Right arm is looking even more swollen. I bet it’s broken.

Guilt swells up inside me. I don’t know if that makes the paramedic feel guilty too, or if he can hear my thoughts—however indirectly—so I try to keep quiet. I don’t want him to think he’s going crazy.

“A night like this would make anyone go crazy,” the paramedic murmurs to himself with a sigh.

I withdraw as much as I can, not wanting to be a distraction. Especially while Eddie needs medical attention. Only when the ambulance arrives at the hospital and Eddie is wheeled into the emergency room do I become more alert. The staff seem to be expecting us. Stan gives them a quick update on the situation before Eddie is wheeled away. I watch as he slowly disappears down the hall.

The paramedic is already starting to turn away, but I don’t want to leave.
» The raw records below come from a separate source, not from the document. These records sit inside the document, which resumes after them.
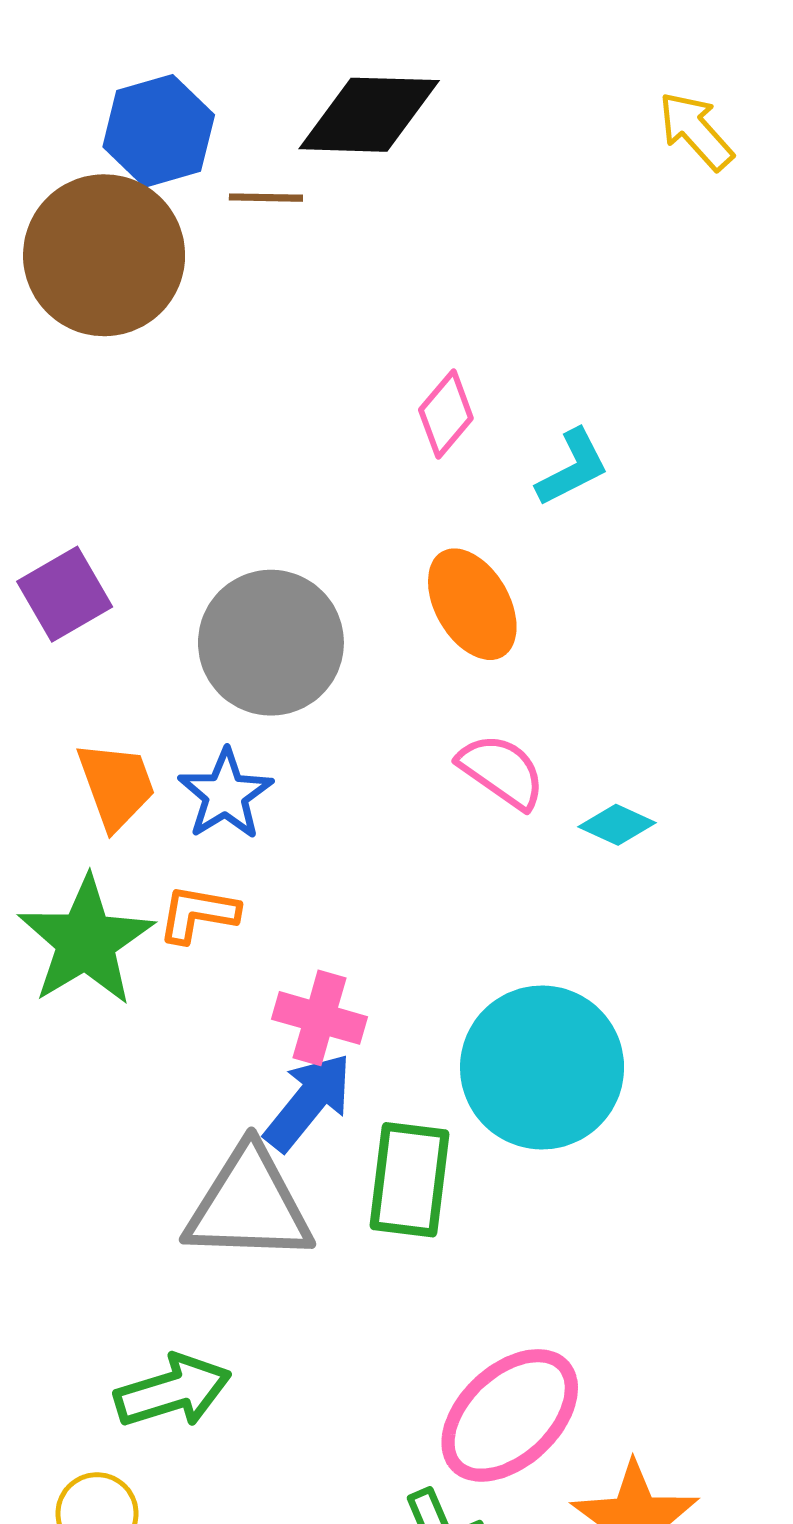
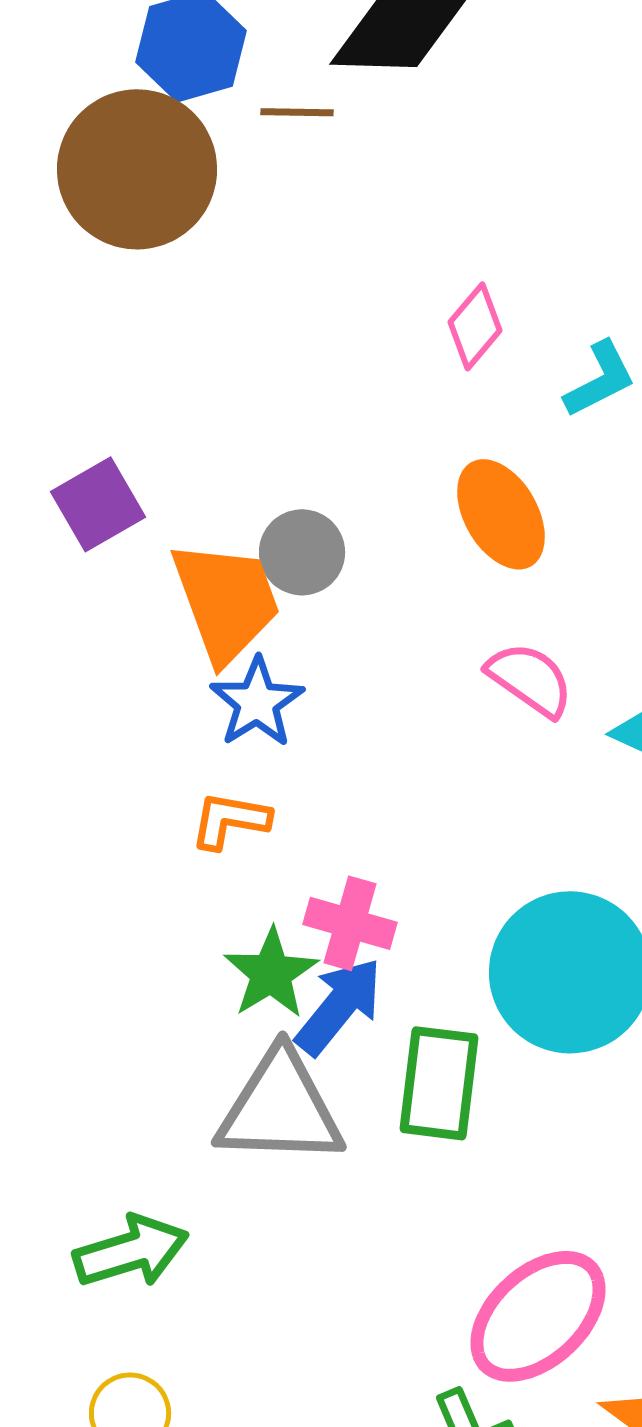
gray circle: (271, 643) -> (302, 552), size x0.6
orange trapezoid: (116, 785) -> (226, 601), moved, size x1.4
green star: (86, 941) -> (271, 973), moved, size x0.7
green arrow: (173, 1391) -> (131, 1251), moved

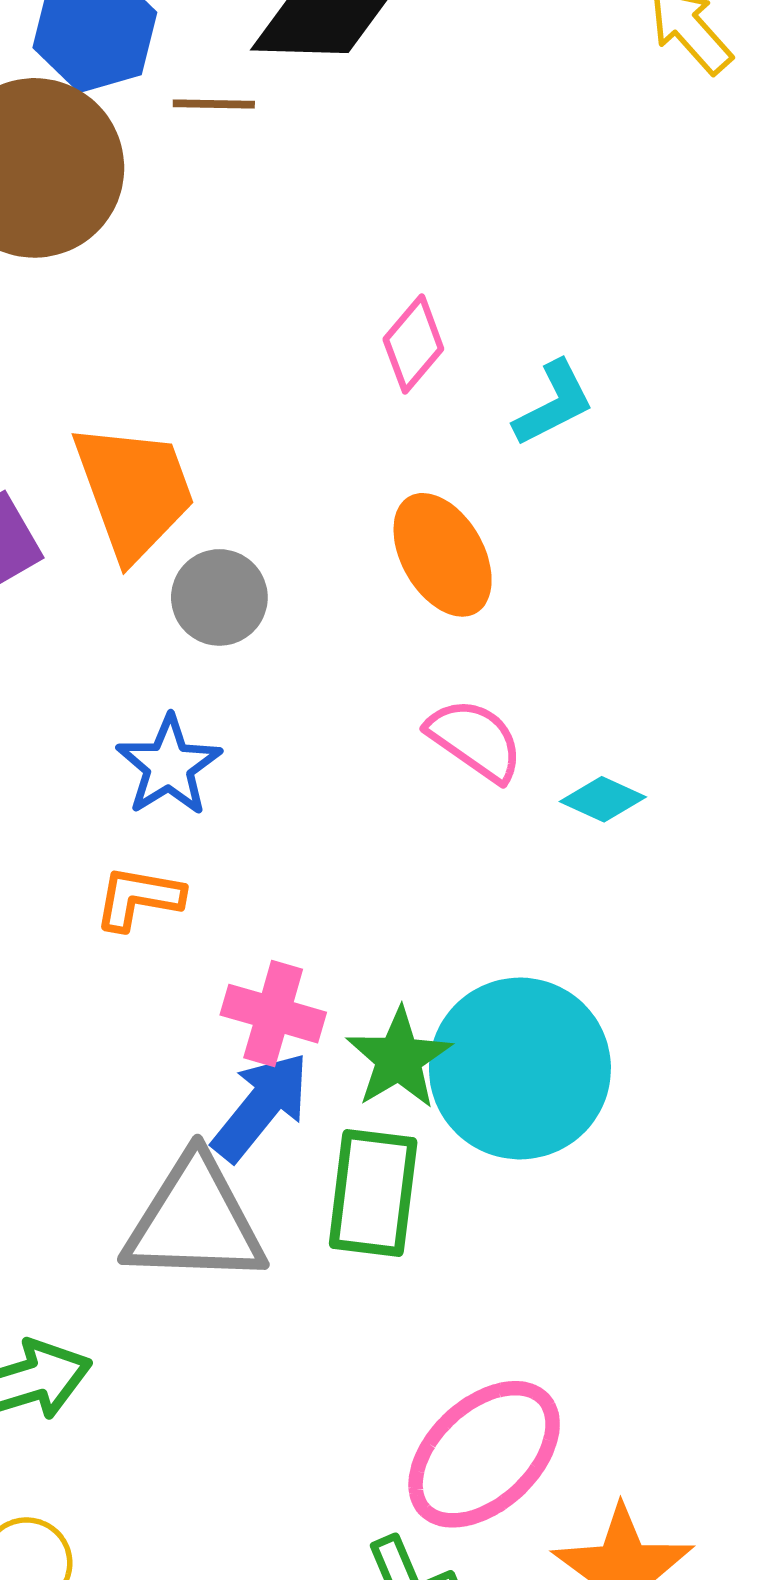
orange trapezoid: (226, 601) -> (134, 491), moved
green star: (271, 973) -> (399, 1058), moved

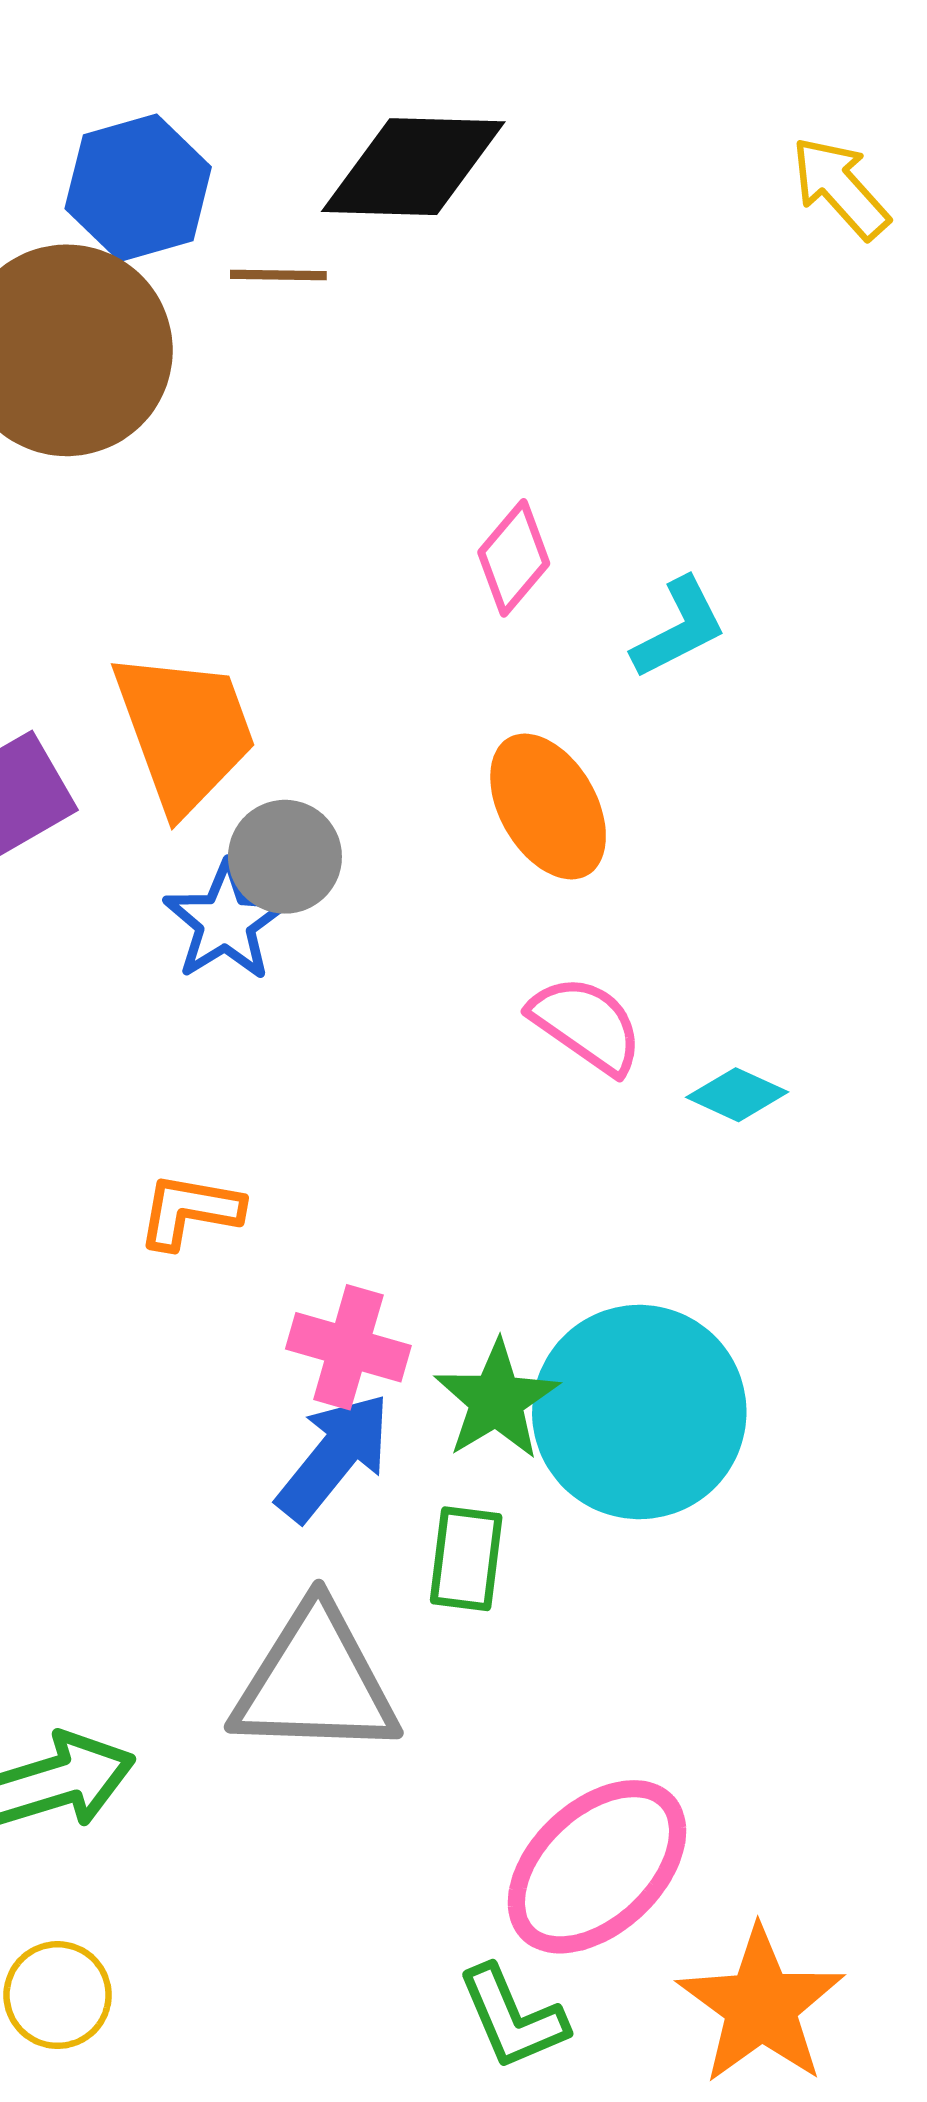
blue star: (169, 766) -> (225, 922), moved
green rectangle: (373, 1193) -> (466, 1559), size x0.7
gray triangle: (195, 1221) -> (315, 1682), moved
I have to make sure Eddie will be okay, so I instinctively assert control, using the same method I perfected in Calculus class. Singular focus.

The rubber sole of a shoe on linoleum, a sock damp from nervous sweat, a heel slightly lifted…

STOP.

The body I’m in jerks to a halt. I look down the hall again, but Eddie is already gone. I begin to follow him before a hand grabs my shoulder.

“You okay, Jesse?”

I turn around to see the ambulance driver, Stan, wearing a concerned expression.